In the same Spectator, Rebecca Weisser said World Vision should not be surprised that Mahmoud El-Halabi, its Gaza chief who was arrested by Israel, had subverted its aid program for Hamas’ benefit.

“Four years ago World Vision allegedly found it had accidentally given $1.68 million of AusAID money to a Palestinian ‘charity’ set up by terrorists… The terrorists…were the Popular Front For the Liberation of Palestine… a proscribed terror organisation in Australia. The President of the ‘charity’ was Comrade Bashir al-Khairi, a convicted terrorist and head of the Politburo of the PFLP. And Comrade Bashir worked so closely with Hamas that he would warm up the crowds at their rallies.”

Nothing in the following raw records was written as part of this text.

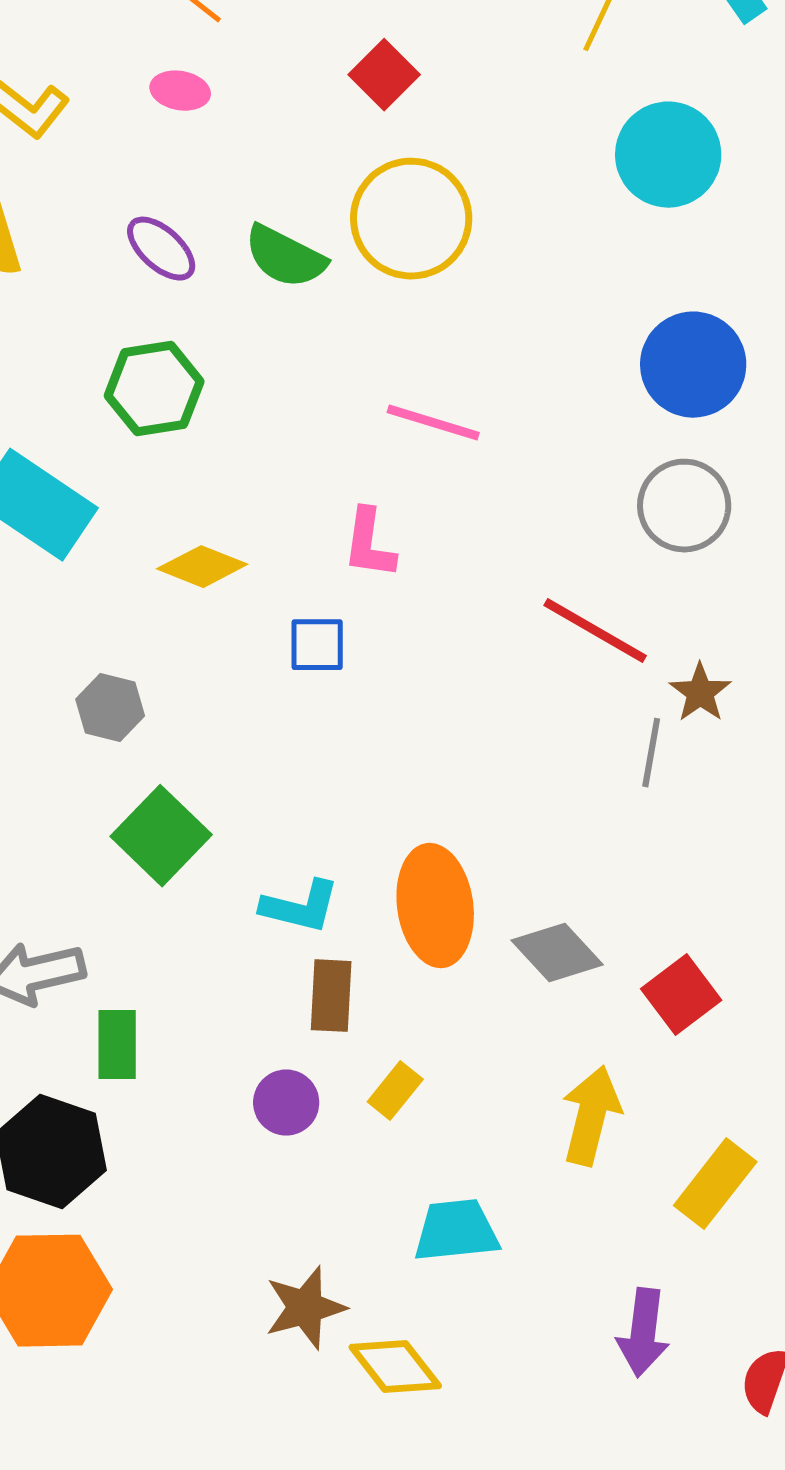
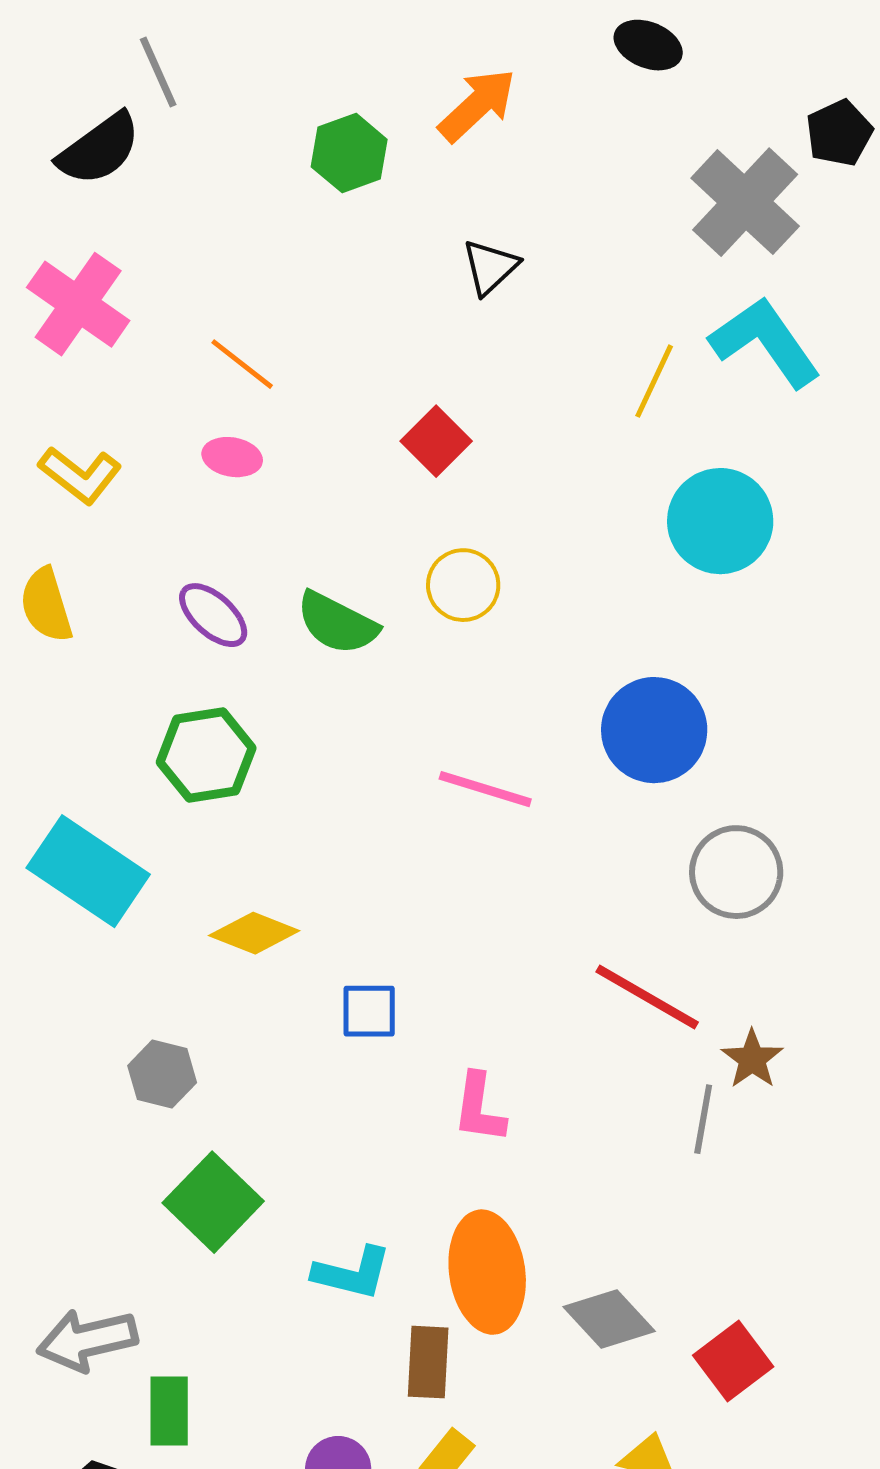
yellow circle: (411, 219) -> (463, 585), size x0.6
blue circle: (693, 365) -> (654, 730), moved
pink L-shape: (369, 544) -> (479, 1108), moved
brown rectangle: (331, 996) -> (428, 1362), moved

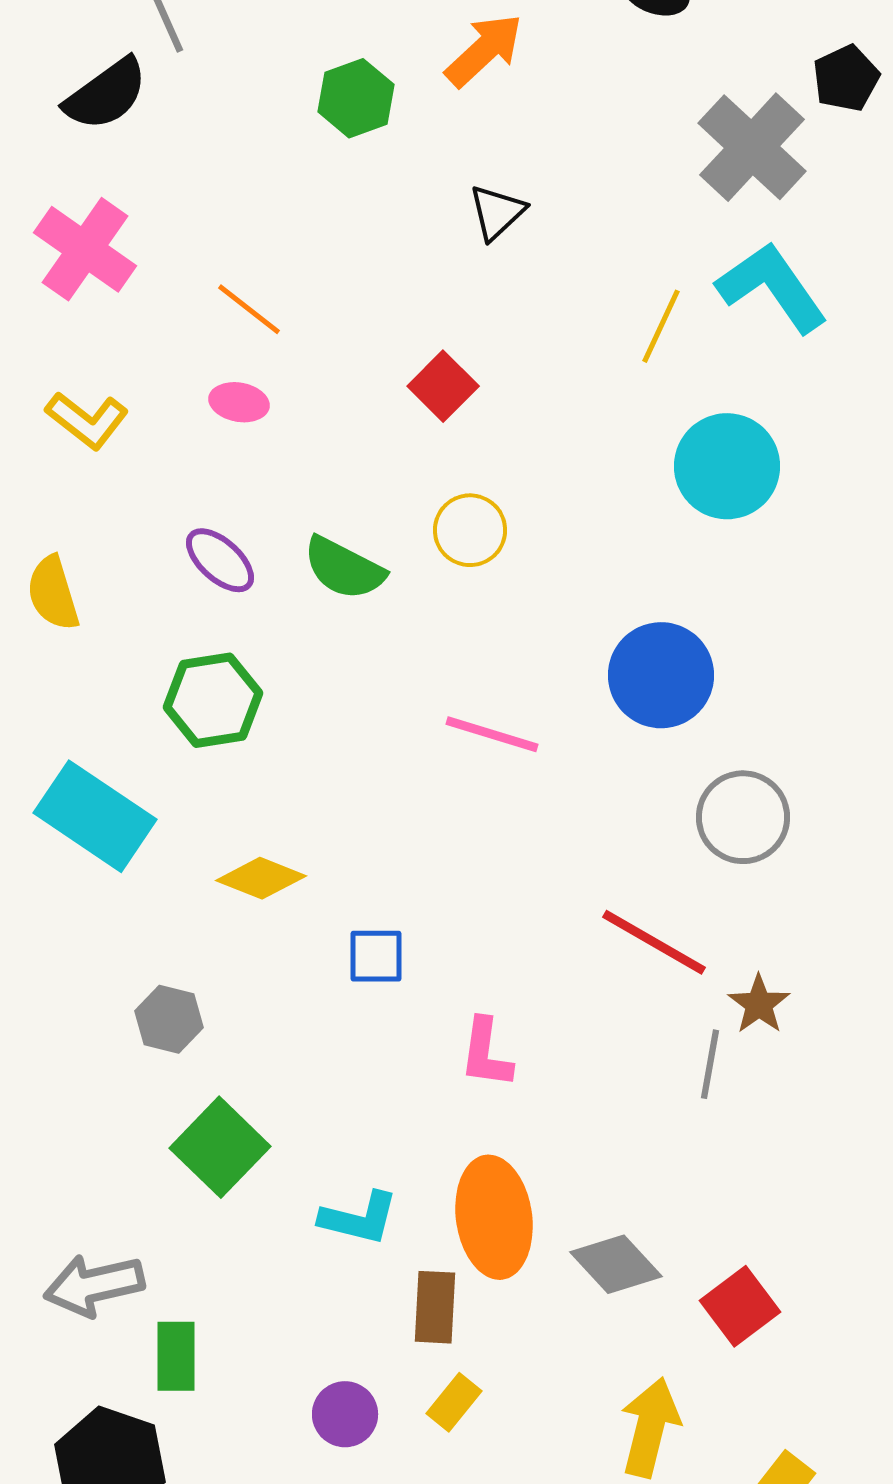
yellow semicircle: (46, 605) -> (53, 593), moved

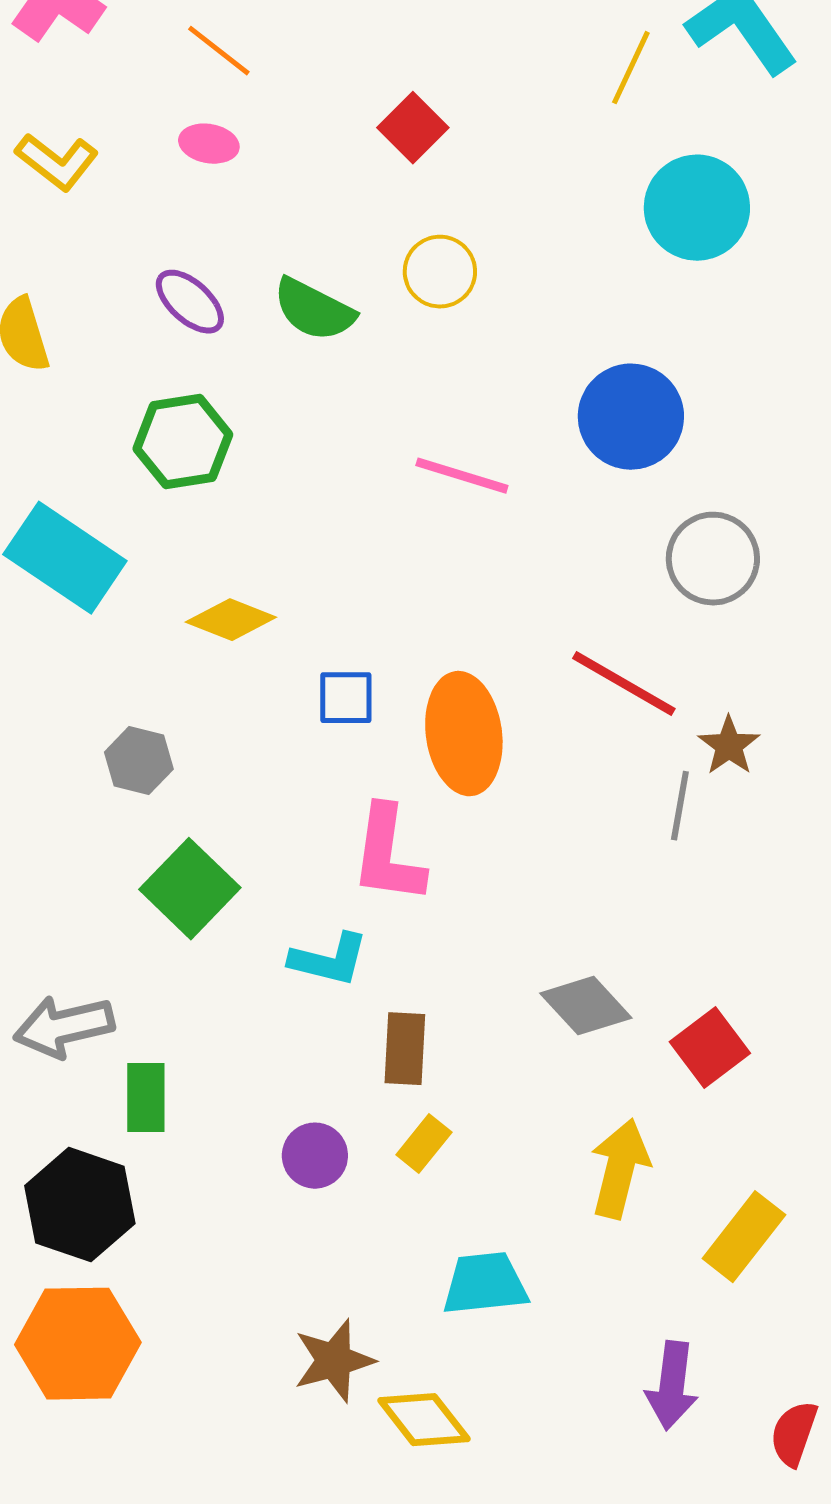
pink L-shape: (486, 1053) -> (388, 855), moved, size x1.4
orange ellipse: (494, 1217) -> (464, 734), moved

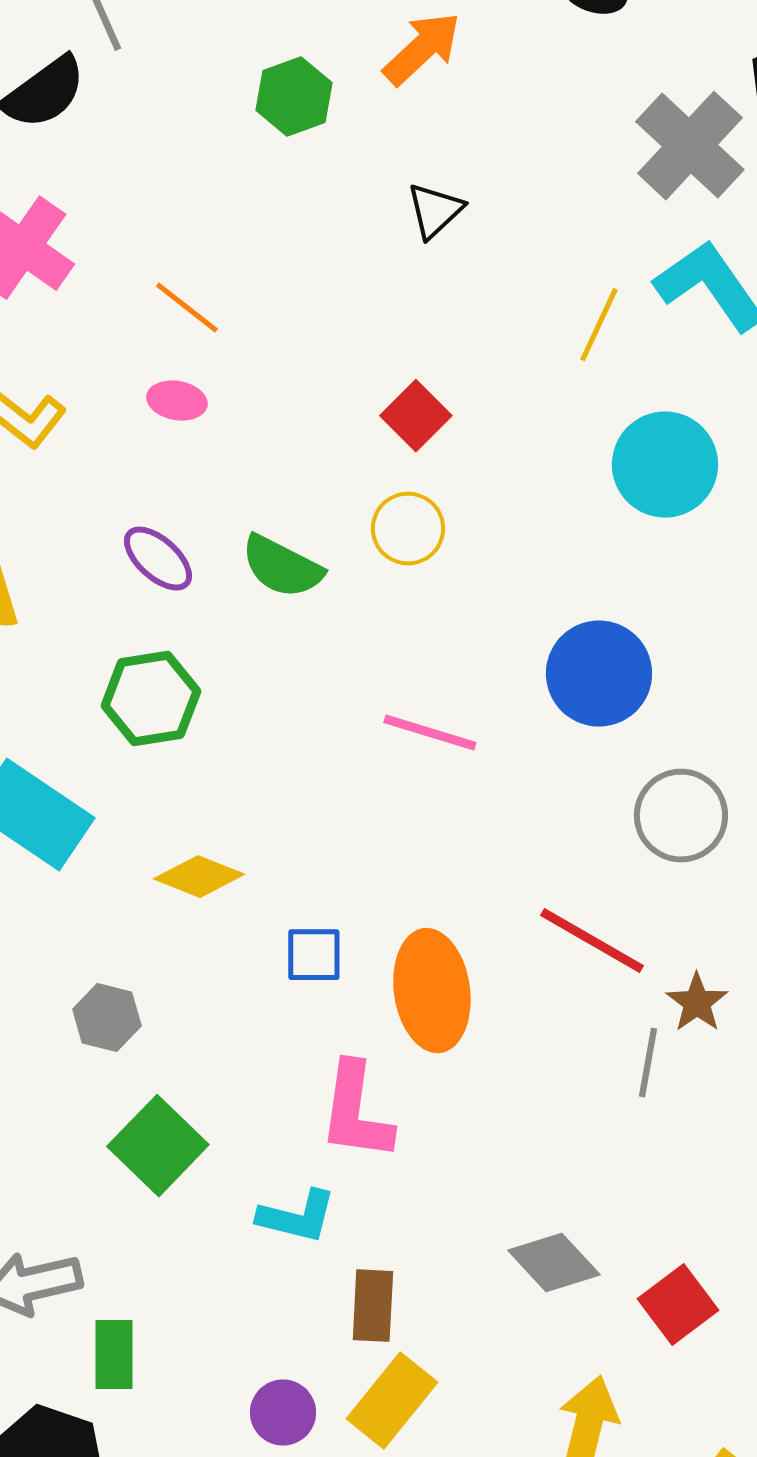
red square: (413, 128) -> (416, 416), moved
yellow rectangle: (424, 1144) -> (392, 1401), size x1.6

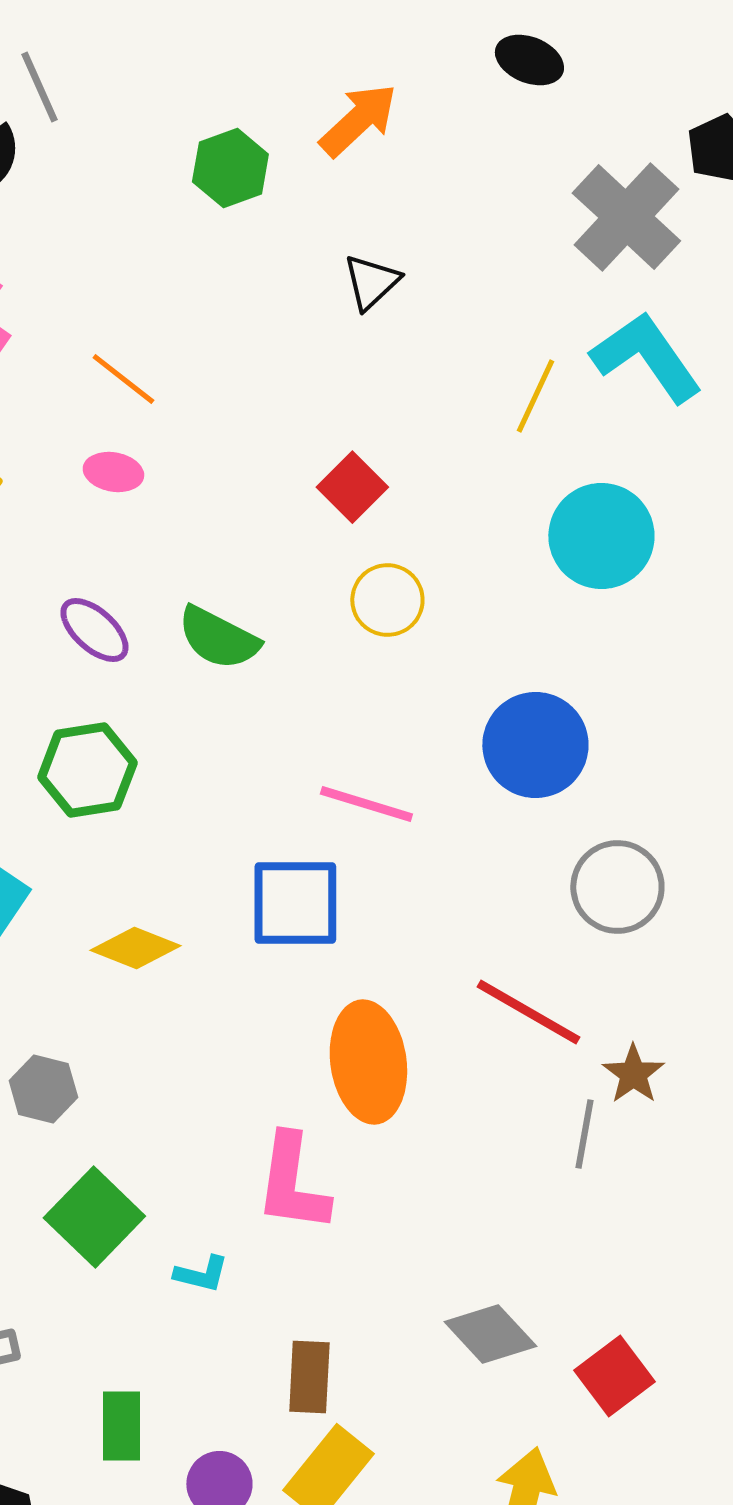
yellow circle: (408, 529) -> (387, 600), moved
blue square: (314, 955) -> (295, 903), moved, size x1.6
cyan L-shape: (297, 1217) -> (201, 1274), moved, size x0.7
green rectangle: (114, 1355) -> (121, 1426), moved

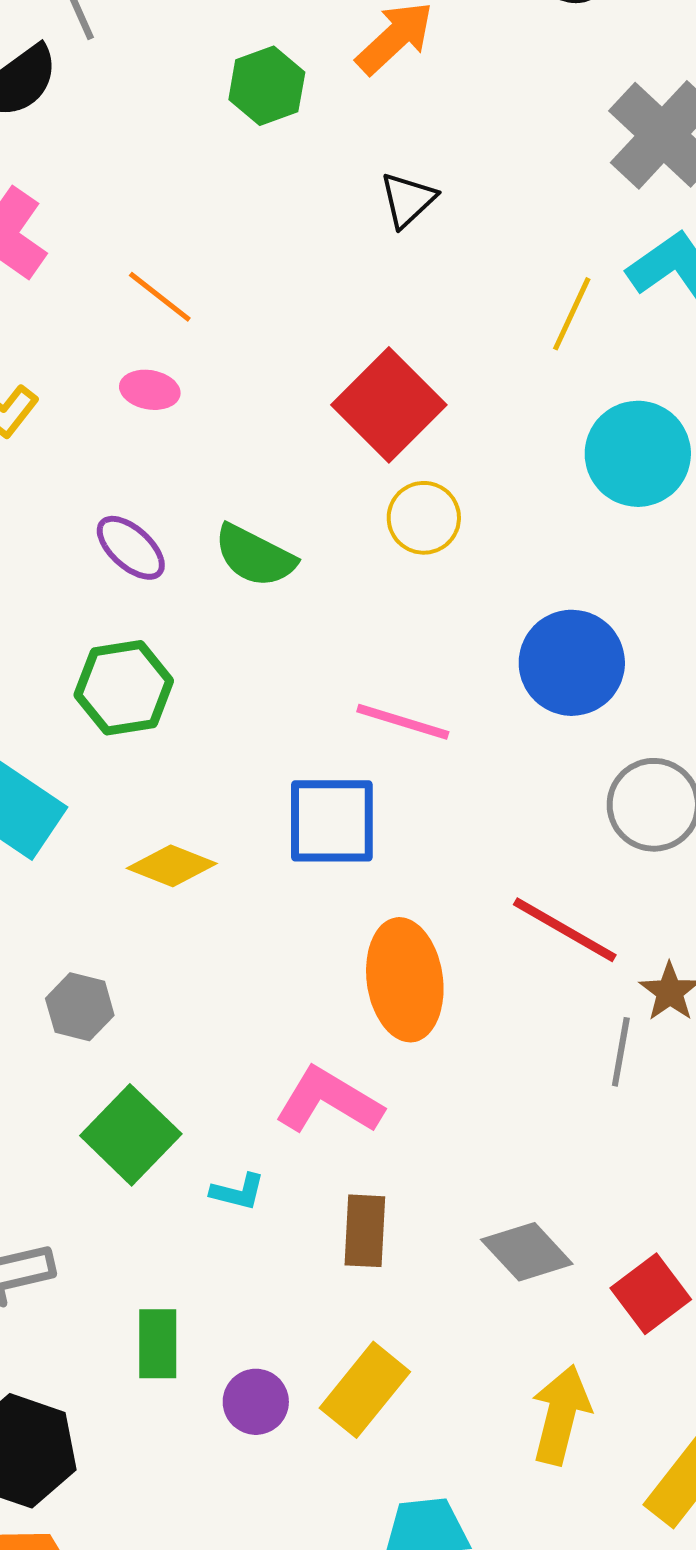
red square: (352, 487) -> (389, 405), size x1.6
pink L-shape: (292, 1183) -> (329, 1101), turned 113
brown rectangle: (309, 1377) -> (365, 1231), moved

Meanwhile, in 2010, World Vision “funded the Shahid Abu Jihad Youth Sports Center, named after a PLO founder who plotted numerous terror attacks including the 1978 Coastal Road massacre… that killed 38 Israelis.”

Hamad screed

On Fairfax “Daily Life” (Aug. 12) blog, anti-Israel columnist Ruby Hamad defended a Lebanese Olympics official’s refusal to let Israeli athletes board a shared bus by listing a whole slew of instances when sport and politics mixed, including the US boycott of the 1980 Moscow Olympics and the 1968 Black Power salute in Mexico.

Unsurprisingly, Hamad overlooked including Palestinian terrorists killing 11 Israeli athletes at the 1972 Munich Games in her list of politics in sport.

She said alleged Israeli crimes (most of them false or reasonable security measures responding to terror) justify anti-Israel actions – calling Israel’s occupation of the West Bank “illegal” (actually, UN Resolution 242 recognises Israeli control until its neighbours agree to make peace), saying Israel totally “controls the borders of…Gaza and the Occupied West Bank” and Palestinians “cannot enter or leave Palestinian territory” without Israeli permission (Egypt shares a border with Gaza too and perhaps Hamad should ask why the PA keeps rejecting Israeli offers of a state incorporating the West Bank).

She claimed Israel “confiscated” the Palestinian Olympic team’s equipment (it didn’t, the team refused to pay Palestinian taxes on the items) and said Israeli soldiers shot Palestinian footballers in the feet “to prevent them being able to play soccer” (they were Democratic Front for the Liberation of Palestine members carrying a bomb and not shot in the feet). And she claimed Israel “decimated” Lebanon’s infrastructure in the 2006 war (it didn’t), omitting the fact that Hezbollah started it.